How Should You Practice These Tasks Before the Exam?
The single best practice method is adversarial role-play with a real person — not repeating opinions to yourself in the mirror. You need someone who will actually push back, hold a different position, and not let you off easy.
If you have a tutor or language partner, give them this brief: 'Take the opposite position on whatever I say, and make me work to find common ground. Don't agree too easily.' Then use an authentic DELE B2 Negociación prompt from the Instituto Cervantes's published sample papers — they're freely available on their website.

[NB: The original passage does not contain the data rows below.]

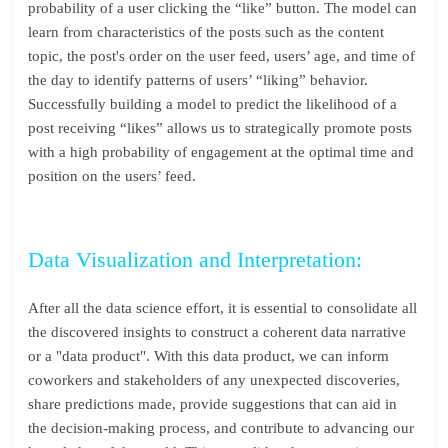
probability of a user clicking the “like” button. The model can
learn from characteristics of the posts such as the content
topic, the post's order on the user feed, users’ age, and time of
the day to identify patterns of users’ “liking” behavior.
Successfully building a model to predict the likelihood of a
post receiving “likes” allows us to strategically promote posts
with a high probability of engagement at the optimal time and
position on the users’ feed.
Data Visualization and Interpretation:
After all the data science effort, it is essential to consolidate all
the discovered insights to construct a coherent data narrative
or a "data product". With this data product, we can inform
coworkers and stakeholders of any unexpected discoveries,
share predictions made, provide suggestions that can aid in
the decision-making process, and contribute to advancing our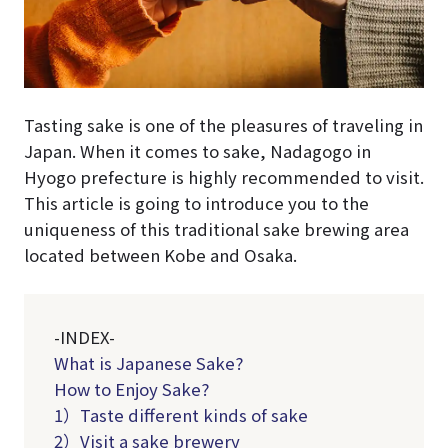
Tasting sake is one of the pleasures of traveling in
Japan. When it comes to sake, Nadagogo in
Hyogo prefecture is highly recommended to visit.
This article is going to introduce you to the
uniqueness of this traditional sake brewing area
located between Kobe and Osaka.
-INDEX-
What is Japanese Sake?
How to Enjoy Sake?
1）Taste different kinds of sake
2）Visit a sake brewery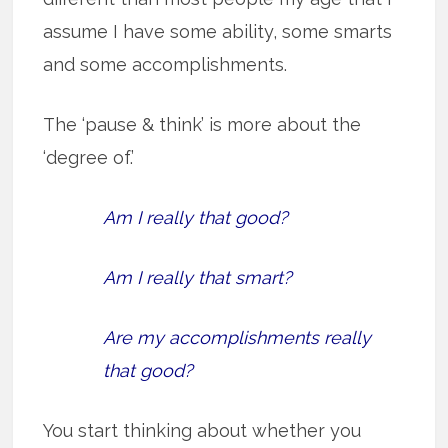
assume I have some ability, some smarts
and some accomplishments.
The ‘pause & think’ is more about the
‘degree of.’
Am I really that good?
Am I really that smart?
Are my accomplishments really
that good?
You start thinking about whether you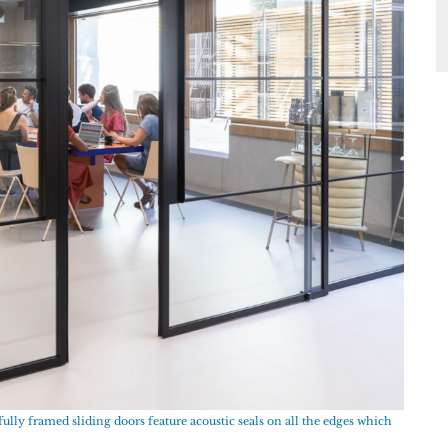
ully framed sliding doors feature acoustic seals on all the edges which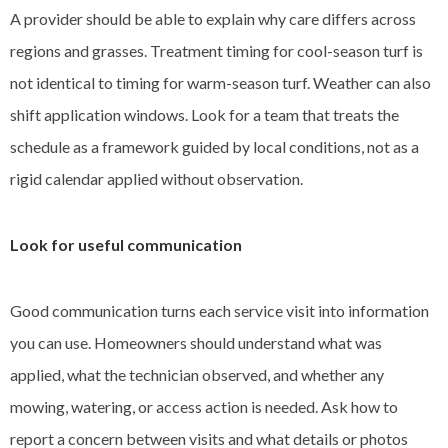
A provider should be able to explain why care differs across
regions and grasses. Treatment timing for cool-season turf is
not identical to timing for warm-season turf. Weather can also
shift application windows. Look for a team that treats the
schedule as a framework guided by local conditions, not as a
rigid calendar applied without observation.
Look for useful communication
Good communication turns each service visit into information
you can use. Homeowners should understand what was
applied, what the technician observed, and whether any
mowing, watering, or access action is needed. Ask how to
report a concern between visits and what details or photos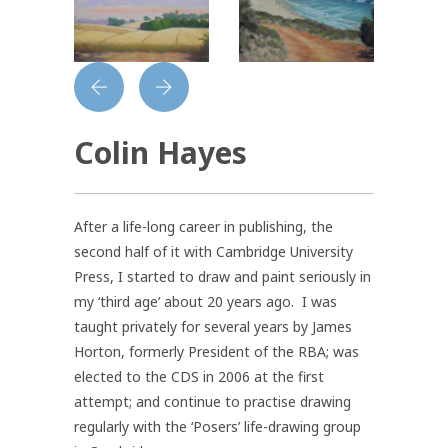
Colin Hayes
After a life-long career in publishing, the
second half of it with Cambridge University
Press, I started to draw and paint seriously in
my ‘third age’ about 20 years ago. I was
taught privately for several years by James
Horton, formerly President of the RBA; was
elected to the CDS in 2006 at the first
attempt; and continue to practise drawing
regularly with the ‘Posers’ life-drawing group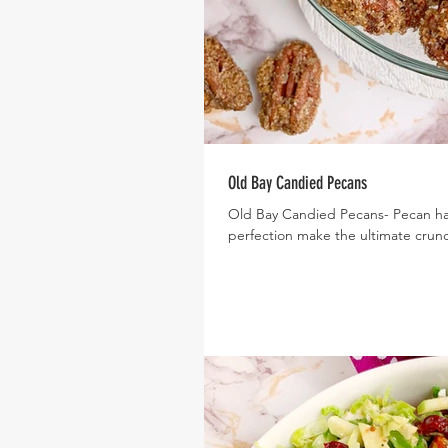
Old Bay Candied Pecans
Old Bay Candied Pecans- Pecan ha
perfection make the ultimate crunch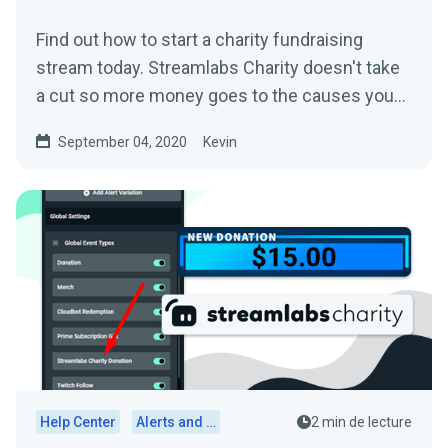
Find out how to start a charity fundraising
stream today. Streamlabs Charity doesn't take
a cut so more money goes to the causes you
care about.
September 04, 2020
Kevin
Help Center
Alerts and Widgets
2 min de lecture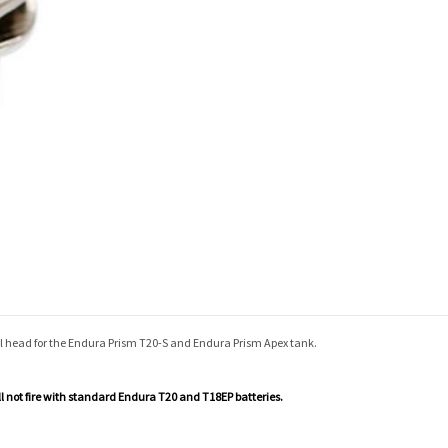
il head for the Endura Prism T20-S and Endura Prism Apex tank.
ill not fire with standard Endura
T20 and T18EP batteries.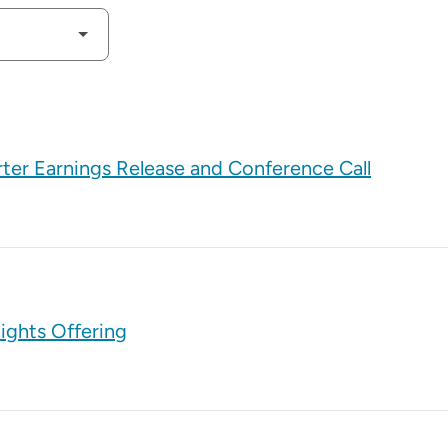
rter Earnings Release and Conference Call
ights Offering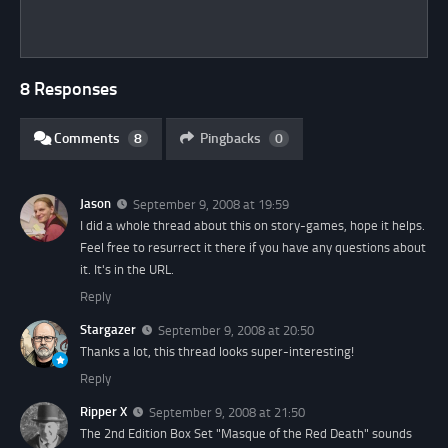
8 Responses
Comments
8
Pingbacks
0
Jason
September 9, 2008 at 19:59
I did a whole thread about this on story-games, hope it helps.
Feel free to resurrect it there if you have any questions about
it. It's in the URL.
Reply
Stargazer
September 9, 2008 at 20:50
Thanks a lot, this thread looks super-interesting!
Reply
Ripper X
September 9, 2008 at 21:50
The 2nd Edition Box Set "Masque of the Red Death" sounds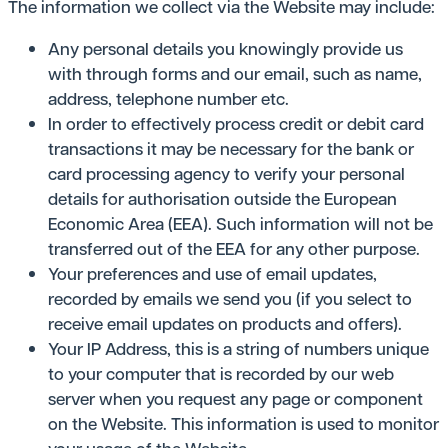
The information we collect via the Website may include:
Any personal details you knowingly provide us
with through forms and our email, such as name,
address, telephone number etc.
In order to effectively process credit or debit card
transactions it may be necessary for the bank or
card processing agency to verify your personal
details for authorisation outside the European
Economic Area (EEA). Such information will not be
transferred out of the EEA for any other purpose.
Your preferences and use of email updates,
recorded by emails we send you (if you select to
receive email updates on products and offers).
Your IP Address, this is a string of numbers unique
to your computer that is recorded by our web
server when you request any page or component
on the Website. This information is used to monitor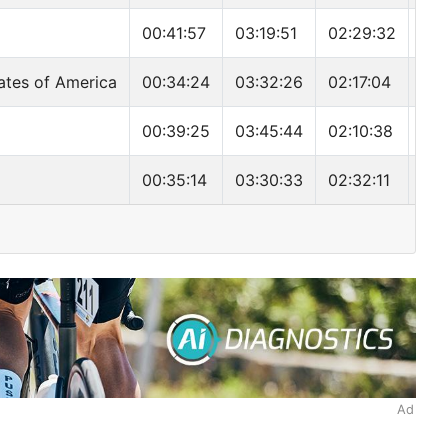
00:41:57
03:19:51
02:29:32
06:
ates of America
00:34:24
03:32:26
02:17:04
06:
00:39:25
03:45:44
02:10:38
06:
00:35:14
03:30:33
02:32:11
06:
Ad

Record yourself. Play it back and ask: Did I ask any questions? Did I use connectors above B1 level? Did I actually reach an agreement, or did the task just stop? Did I use any subjunctive structures? These are the four things to audit in every practice session.
Aim for at least 10 full practice runs on each task type before your exam. Research on deliberate practice (Ericsson et al., referenced in the CEFR Companion Volume's discussion of oral fluency development) consistently shows that controlled, feedback-rich repetition of specific sub-skills produces more measurable improvement than general conversation practice alone.
Is Your Current Spanish Level Actually B2?
Here's something worth being honest about: if you're reading this post and thinking 'those conditional structures and subjunctive triggers feel shaky,' you may be working at the high end of B1 rather than solid B2 — and that distinction matters for how much time you have before you're genuinely exam-ready.
The Instituto Cervantes and the CEFR framework both position B2 as the level where a learner can 'interact with a degree of fluency and spontaneity that makes regular interaction with native speakers quite possible without strain for either party' (CEFR, Council of Europe, 2001). If your speaking still requires significant effort from the listener, it's worth recalibrating your preparation plan before you book the exam.
If you're not sure where you actually sit on the CEFR scale, Nivelo's free 5-minute CEFR test gives you an honest read — no inflated results, no streak-based scoring. It tells you whether you're working at B1, B2, or somewhere in between, which changes everything about how you should be spending your preparation time.
The One Mindset Shift That Changes Everything
Stop thinking of the DELE B2 speaking exam as a test of your Spanish. Start thinking of it as a test of your conversational architecture — your ability to construct and navigate an interaction in Spanish, not just produce it.
The candidates who score highest in Tareas 3 and 4 are rarely the most fluent people in the room. They're the people who have a structure, know their phrases, manage their time, and make the examiner feel like they're having a real conversation. That's a learnable skill. It just has to be practiced deliberately, not assumed.
Walk in knowing what Phase 1, 2, and 3 look like. Know your five connectors for conceding. Know how you'll signal agreement at the end. And when the examiner pushes back — and they will — treat it as the opportunity it is, not the threat it feels like.